30 Ağustos 1922 şafağı, Türk Ulusu’nun “olmak ya da
olmamak” taarruzuna tanık oluyordu. Bu taarruz,
emperyalizme karşı direnen Türk Ulusu’nun tüm mazlum
uluslara da örnek olacak zaferini müjdeliyordu.
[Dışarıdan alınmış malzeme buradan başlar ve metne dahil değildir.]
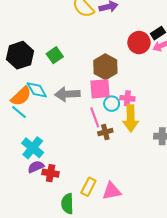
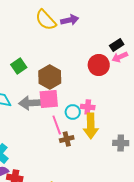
red circle: (139, 43) -> (99, 65), moved
brown hexagon: (105, 67) -> (50, 77), moved
pink square: (100, 89) -> (49, 99), moved

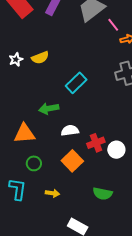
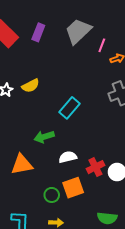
pink line: (113, 25) -> (102, 45), turned 64
orange square: (72, 161) -> (73, 188), turned 30
green circle: (34, 163) -> (52, 195), moved

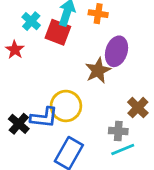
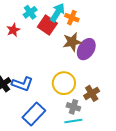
orange cross: (98, 14) -> (72, 18), moved
brown star: (98, 71) -> (72, 42), moved
yellow circle: (66, 106) -> (64, 83), moved

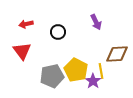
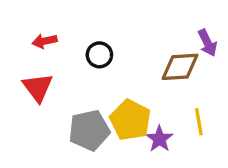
purple arrow: (96, 22) -> (207, 43), moved
brown diamond: (117, 54) -> (180, 67), moved
yellow line: (101, 71) -> (199, 122), moved

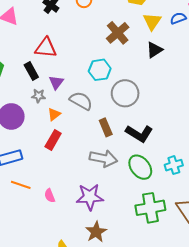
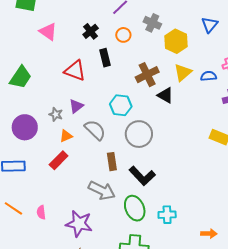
black triangle: (155, 50) -> (165, 95), moved, turned 48
black rectangle: (31, 71) -> (105, 58), moved
orange line: (21, 185) -> (13, 208), moved

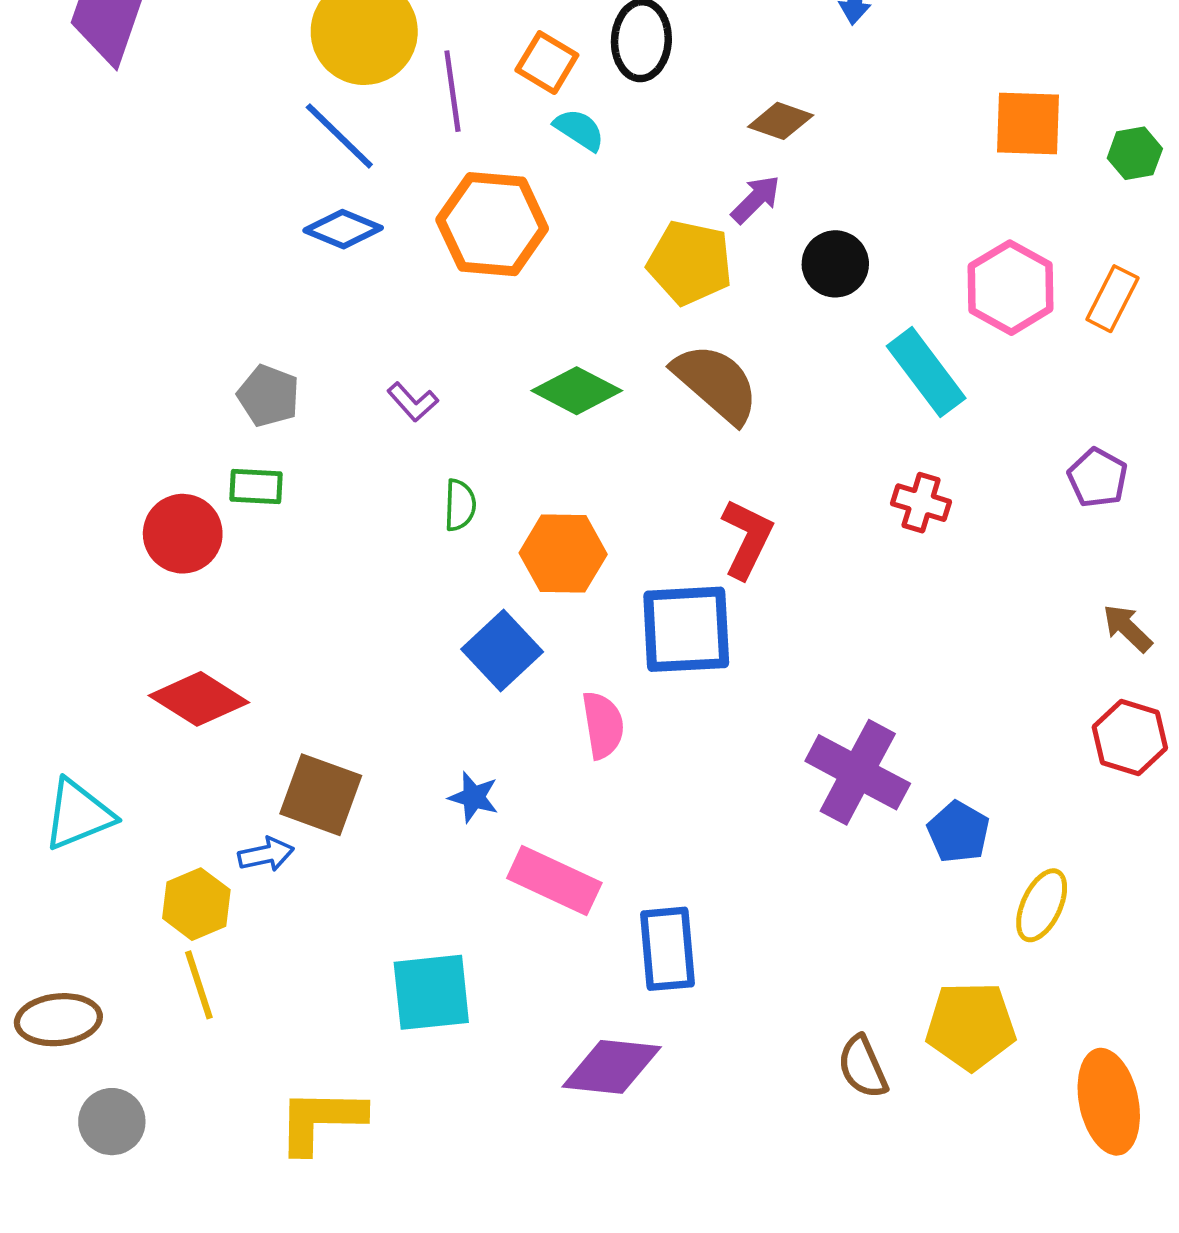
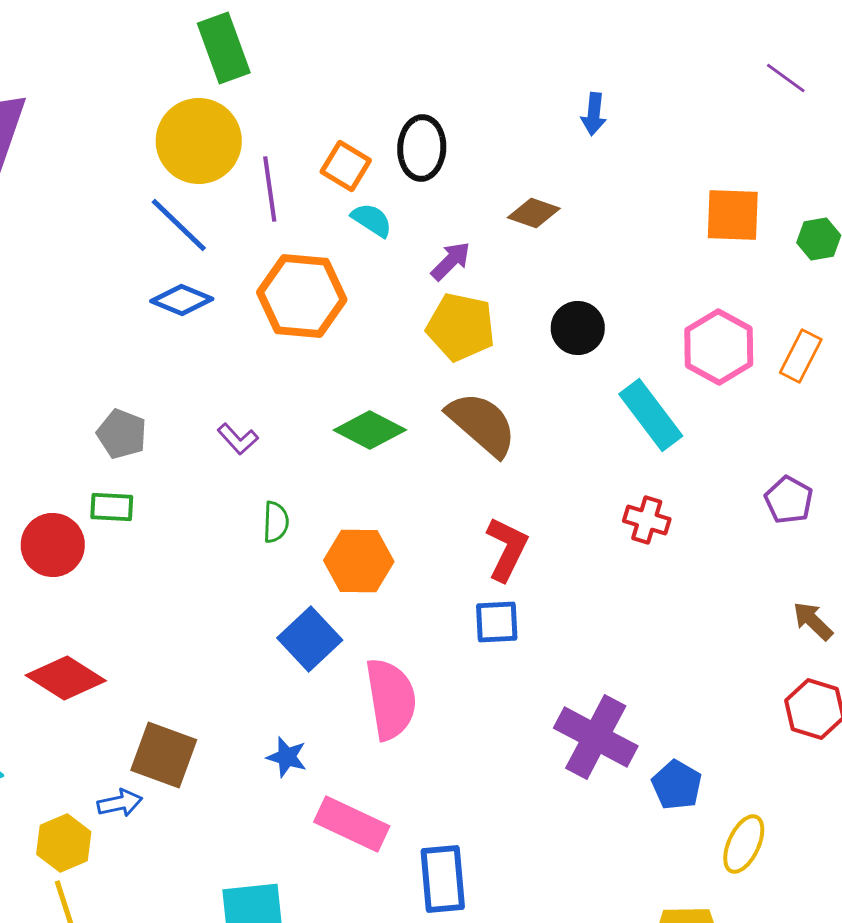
purple arrow: (756, 199) -> (451, 261), moved
blue square: (686, 629) -> (497, 622), moved, size x0.6
pink semicircle: (603, 725) -> (391, 699), size x1.5

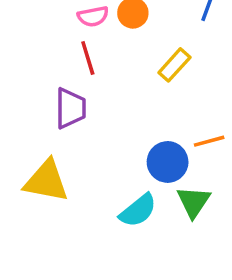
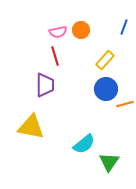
blue circle: (168, 162) -> (106, 89), moved
green triangle: (194, 202) -> (109, 162), moved

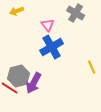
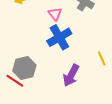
purple arrow: (34, 83) -> (71, 75), moved

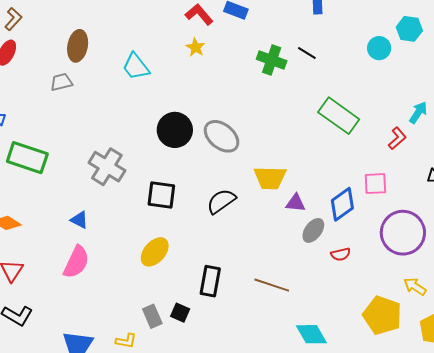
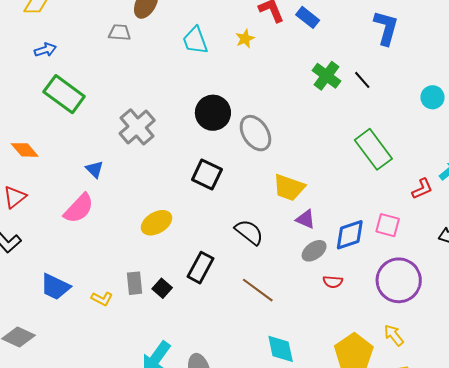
yellow star: (195, 47) -> (245, 39), moved
black square: (161, 195) -> (207, 175), moved
black semicircle: (221, 201) -> (249, 232), moved, turned 56

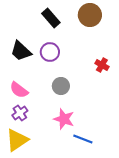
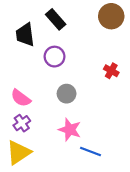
brown circle: (90, 15) -> (111, 16), moved
black trapezoid: (21, 51) -> (25, 35), moved, turned 40

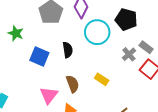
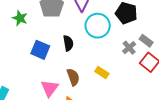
green star: (16, 33) -> (20, 18), moved

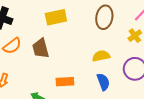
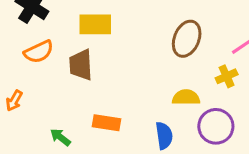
yellow rectangle: (56, 17) -> (95, 24), moved
yellow semicircle: (101, 56) -> (186, 97), moved

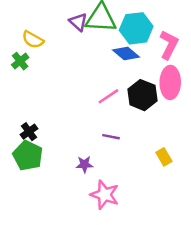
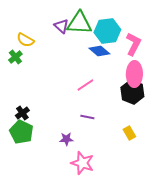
black hexagon: (142, 95) -> (132, 92), moved

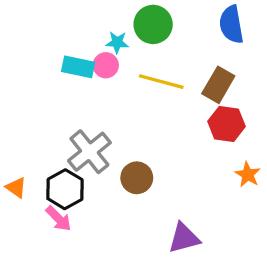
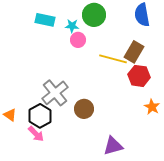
pink circle: (106, 65) -> (78, 40), moved
cyan rectangle: (78, 67) -> (45, 20), moved
yellow line: (161, 82) -> (113, 59), moved

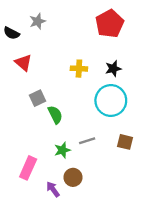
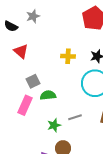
green semicircle: (55, 115) -> (48, 95), turned -70
pink rectangle: (28, 168) -> (25, 105), moved

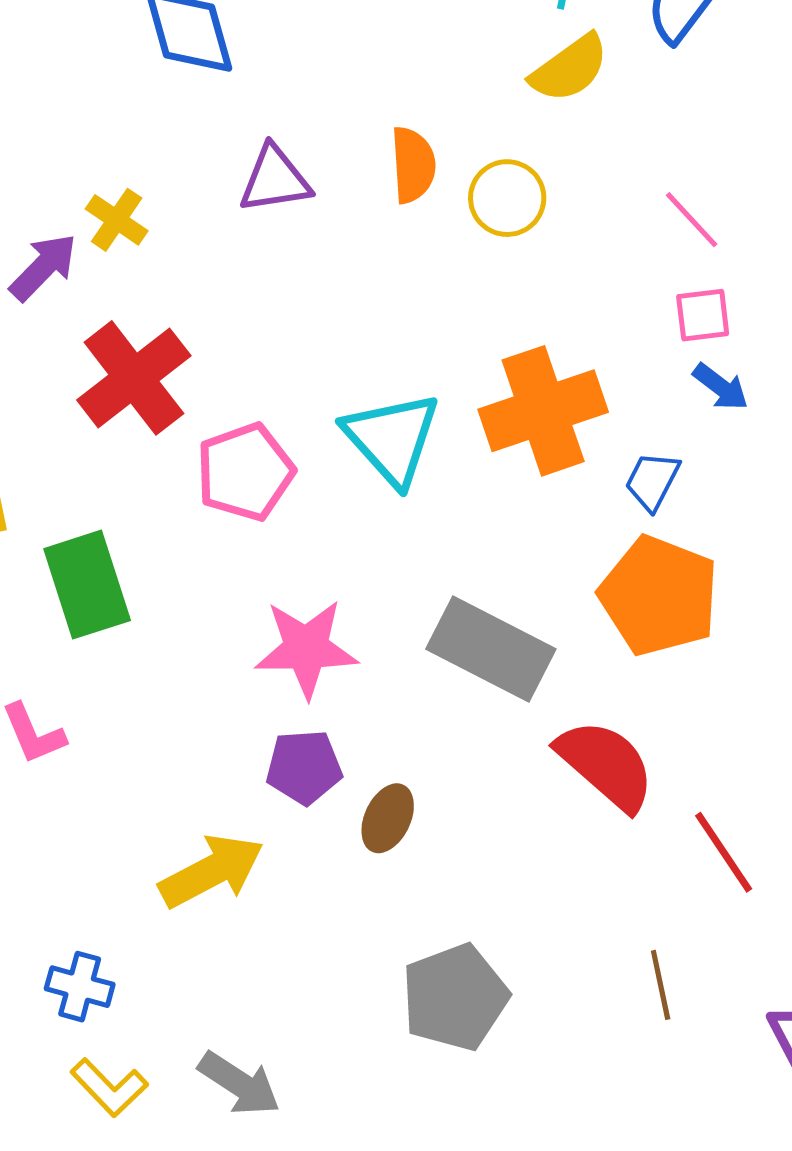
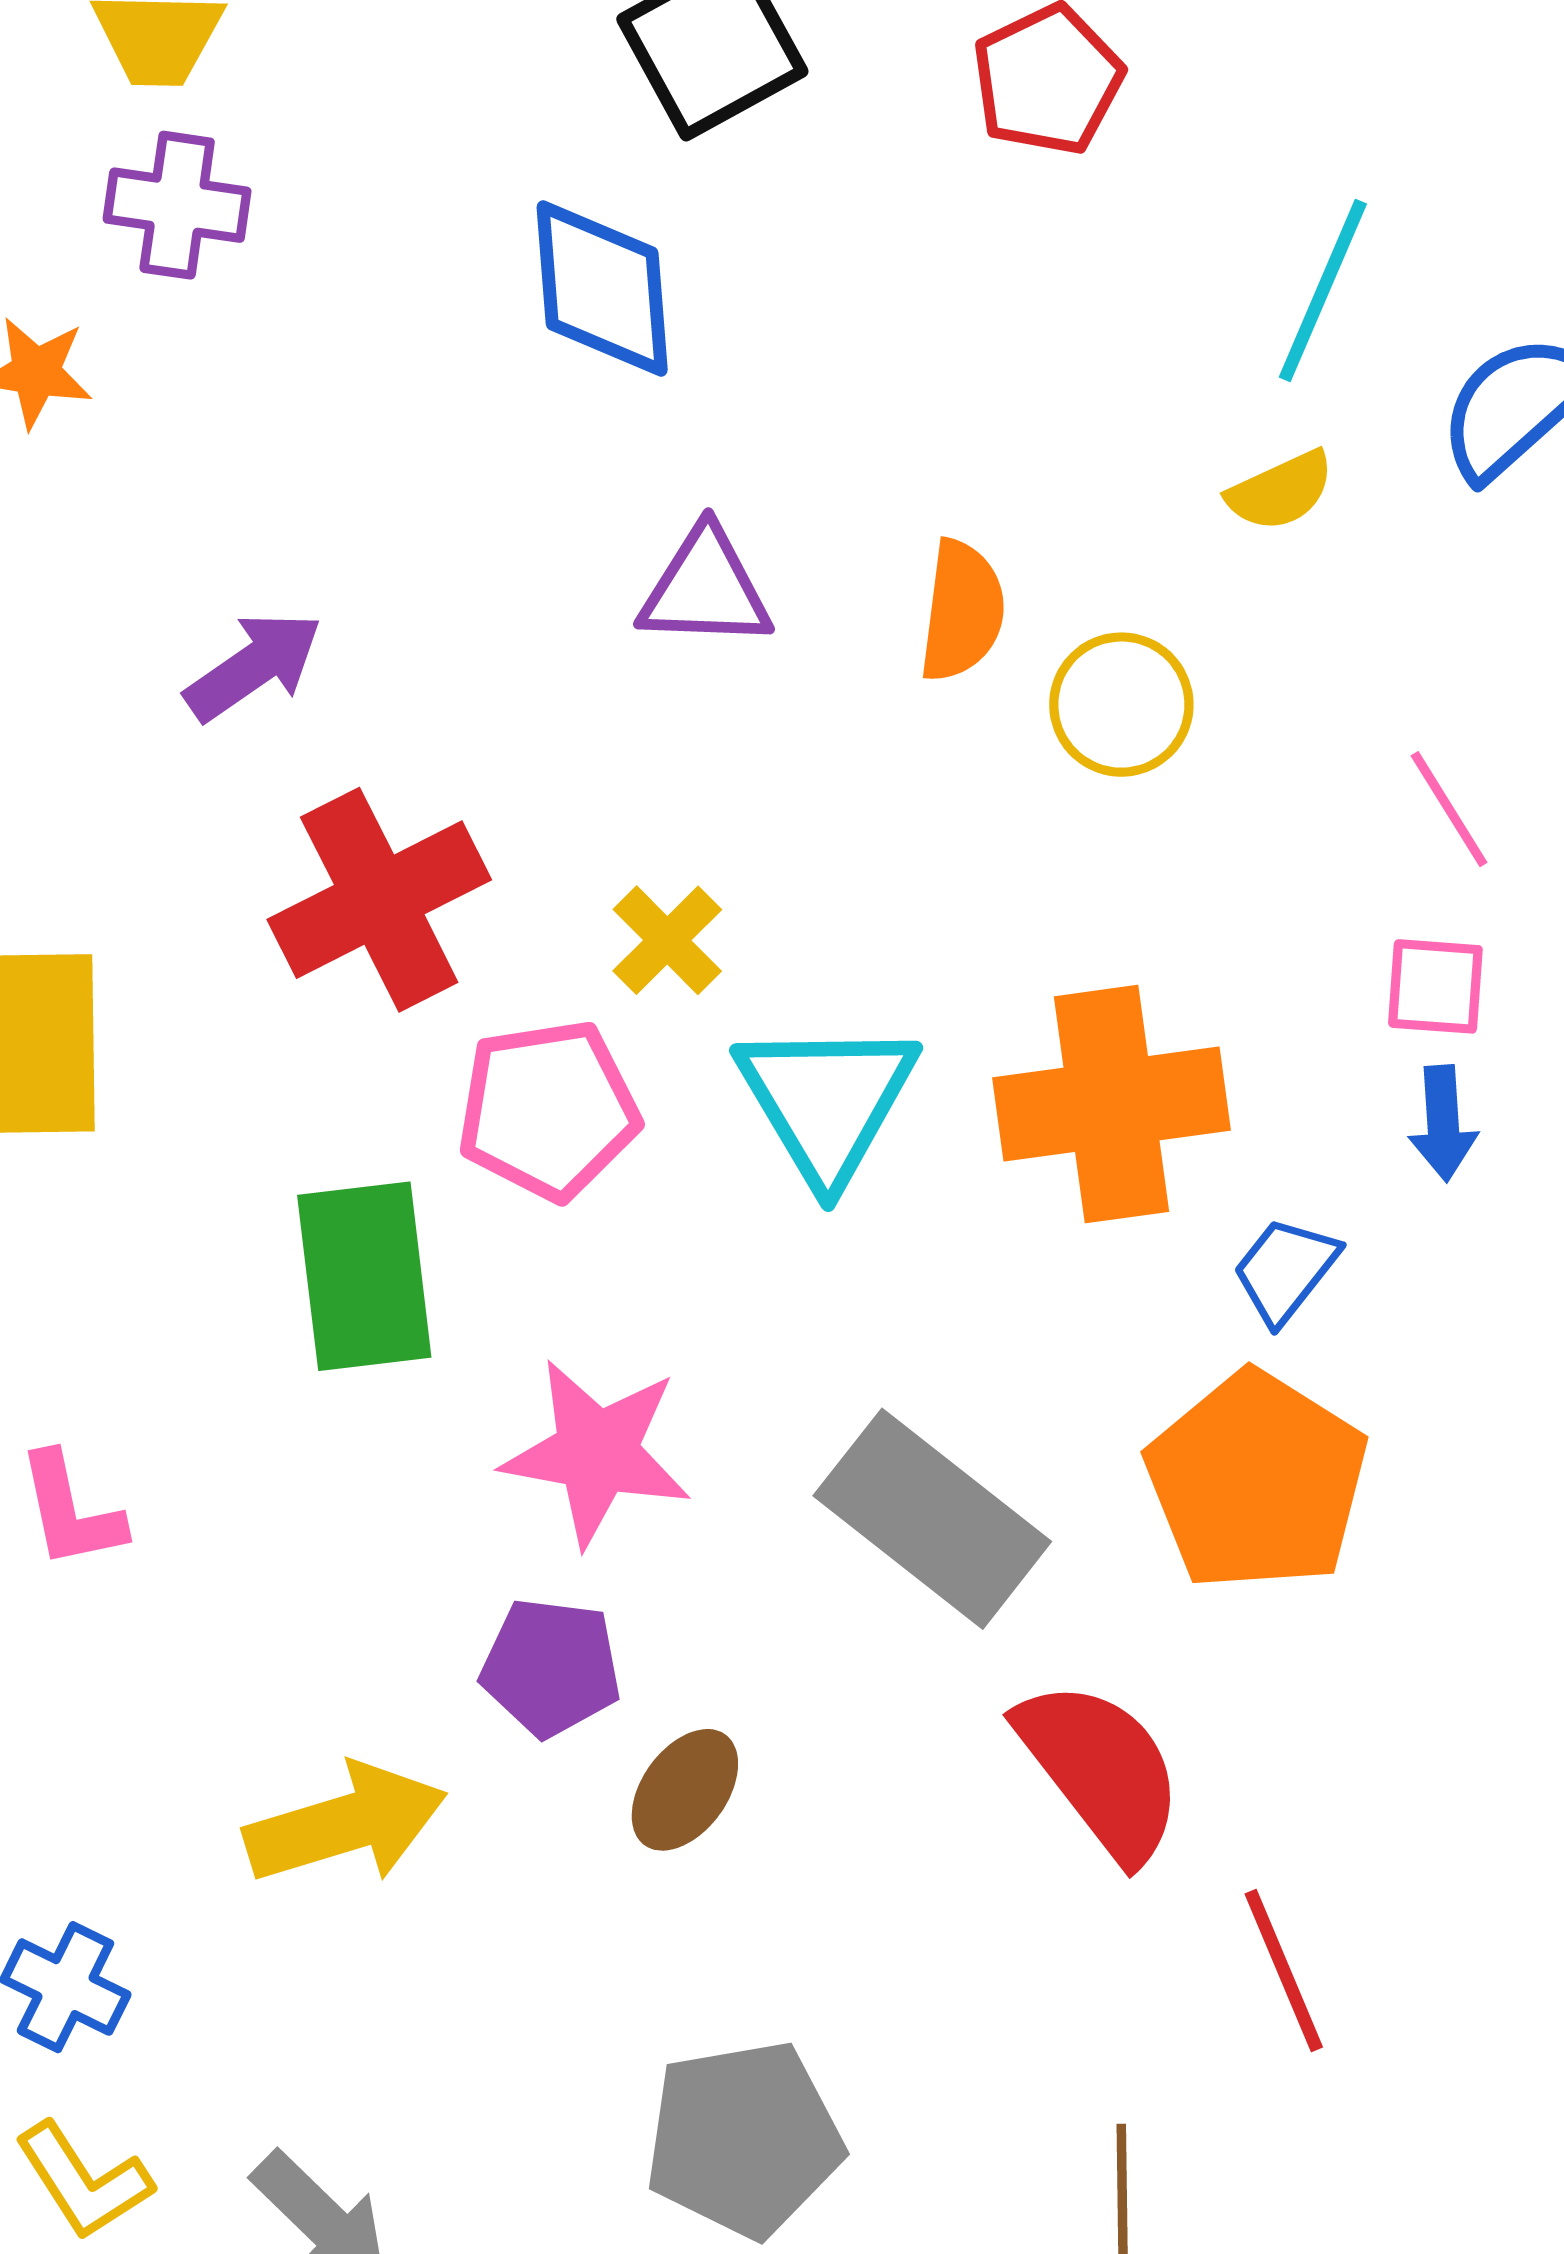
yellow semicircle: (570, 68) -> (1281, 491), size x0.7
yellow cross: (117, 220) -> (667, 940), moved
blue arrow: (721, 387) -> (1443, 1123), turned 38
green rectangle: (87, 585) -> (364, 1276), moved

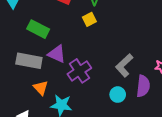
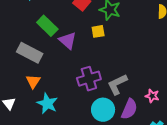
purple triangle: (57, 54) -> (68, 41), moved
purple cross: (79, 71) -> (89, 79), moved
cyan circle: (118, 95) -> (103, 110), size x1.5

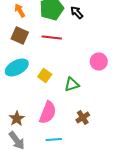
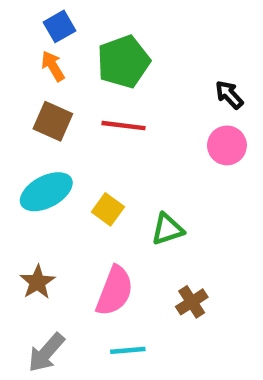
black arrow: (77, 12) -> (229, 95), moved
pink circle: (99, 62) -> (227, 145), moved
brown star: (17, 118) -> (37, 282), moved
gray arrow: (17, 140) -> (46, 353), turned 78

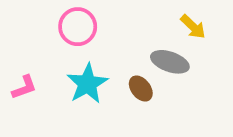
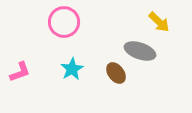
cyan star: (87, 84) -> (72, 69), size x0.7

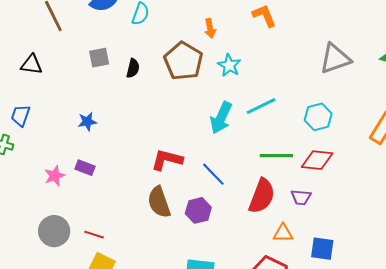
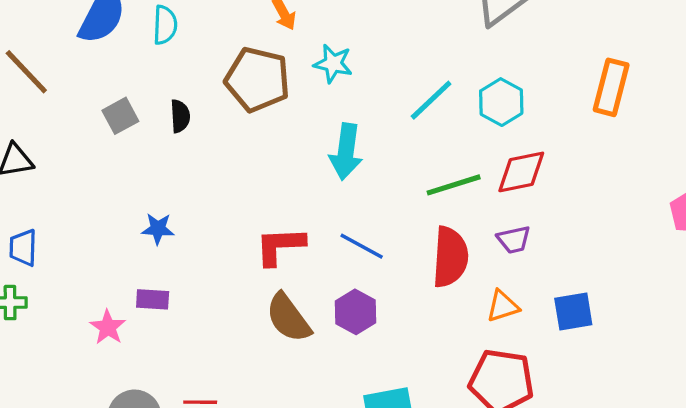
cyan line: (261, 106) -> (431, 100), moved
blue star: (87, 122) -> (158, 229), moved, turned 30

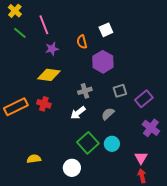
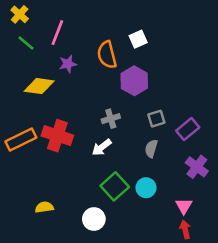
pink line: (44, 25) -> (57, 33), turned 42
orange semicircle: (82, 42) -> (107, 55), size x1.5
yellow diamond: (49, 75) -> (39, 86), moved
red cross: (44, 104) -> (57, 136), size x1.6
gray semicircle: (108, 114) -> (151, 149), moved, turned -32

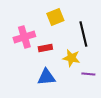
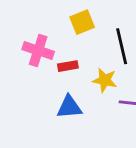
pink cross: (24, 37) -> (38, 50), turned 35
Başkomutanlık Meydan Muharebesinin zorluğunu anlamak
isteyenler, Afyon’a gidip savaşın yapıldığı tepeleri tek
tek dolaşmalıdır. Orada, Mustafa Kemal Paşa’ya “yarım
saat içinde” tepeyi alma sözü verip de bu sürede
alamayınca intihar eden Albay Reşat Çiğiltepe’nin
yattığı yeri, anıtın çevresinde, tepeyi alırken şehit
düşenlerin mezarları görülmelidir.
O sabahı nasıl anlatıyor Başkomutan Gazi Mustafa Kemal:
“Güneş batıya yaklaştıkça, ateşli, kanlı ve ölümlü bir
kıyametin kopmak üzere olduğu bütün ruhlarda
seziliyordu. Biraz sonra evrende büyük bir çöküş
olacaktı. Ve beklediğimiz kurtuluş güneşinin doğabilmesi
için bu çöküş gerekliydi. Karanlıklar içinde bu çöküş
olmalıydı. Gerçekten göklerin karardığı bir dakikada
Türk süngüleri düşman dolu o sırtlara saldırdılar. Artık
karşımda, bir ordu, bir güç kalmamıştı.”
Zaferin bu kadar özlü ve görkemli anlatımı ancak bu
kadar yapılabilirdi… Zafer, “zafer benimdir,”
diyebilenindir.
Kolay olmadı.
Bir günde gelmedi.
Büyük bir zafer kazanıldı.
86.yılında Zafer Bayramı Türk Ulusuna kutlu olsun!